DATA IN THIS EXERCISE:

+ + + +

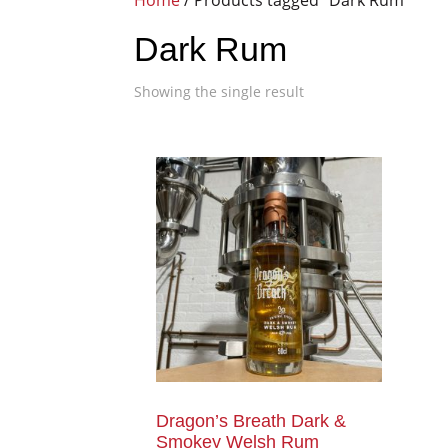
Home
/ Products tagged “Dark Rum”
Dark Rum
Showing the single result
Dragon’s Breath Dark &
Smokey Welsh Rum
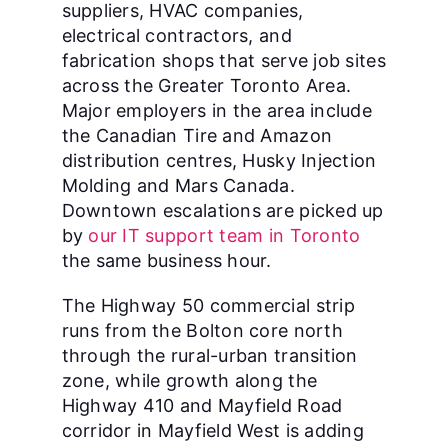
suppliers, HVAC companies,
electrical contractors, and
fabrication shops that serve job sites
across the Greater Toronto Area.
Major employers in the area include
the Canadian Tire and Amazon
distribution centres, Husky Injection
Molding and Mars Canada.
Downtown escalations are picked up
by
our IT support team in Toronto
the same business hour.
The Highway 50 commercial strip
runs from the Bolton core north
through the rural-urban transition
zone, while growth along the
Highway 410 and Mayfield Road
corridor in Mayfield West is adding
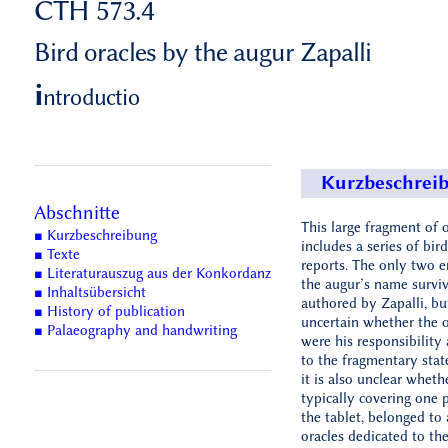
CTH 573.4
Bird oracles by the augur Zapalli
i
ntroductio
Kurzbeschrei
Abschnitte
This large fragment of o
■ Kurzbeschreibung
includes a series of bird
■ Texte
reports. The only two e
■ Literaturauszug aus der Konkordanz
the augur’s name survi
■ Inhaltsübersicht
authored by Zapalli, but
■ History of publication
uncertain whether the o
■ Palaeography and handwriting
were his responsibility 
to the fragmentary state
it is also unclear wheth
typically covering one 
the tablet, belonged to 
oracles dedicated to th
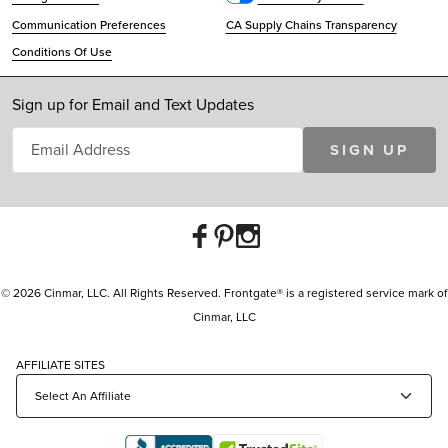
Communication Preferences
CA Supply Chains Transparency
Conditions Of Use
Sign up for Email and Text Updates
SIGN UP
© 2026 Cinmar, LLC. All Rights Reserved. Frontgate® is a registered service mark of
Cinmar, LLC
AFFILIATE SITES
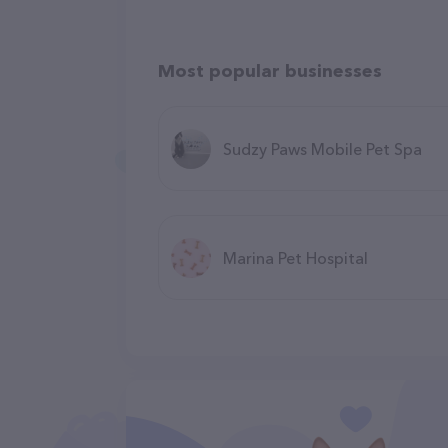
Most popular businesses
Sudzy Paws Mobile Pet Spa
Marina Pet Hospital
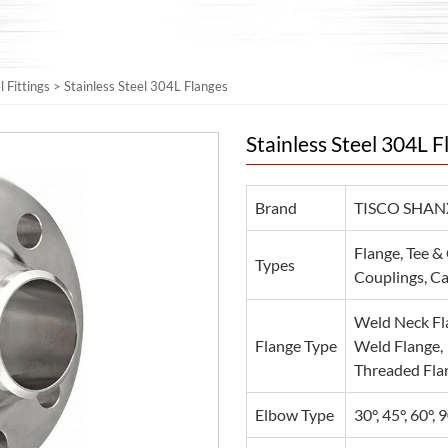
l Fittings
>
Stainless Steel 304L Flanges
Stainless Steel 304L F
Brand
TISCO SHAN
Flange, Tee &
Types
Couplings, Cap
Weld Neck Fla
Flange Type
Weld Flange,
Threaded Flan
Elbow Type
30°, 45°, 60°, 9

+ + + +

REQUIRED WORK:
From the material above, gather all lines that include the string "Mayfield" and copy them.

ANSWER FOR THE TASK:
Highway 410 and Mayfield Road
corridor in Mayfield West is adding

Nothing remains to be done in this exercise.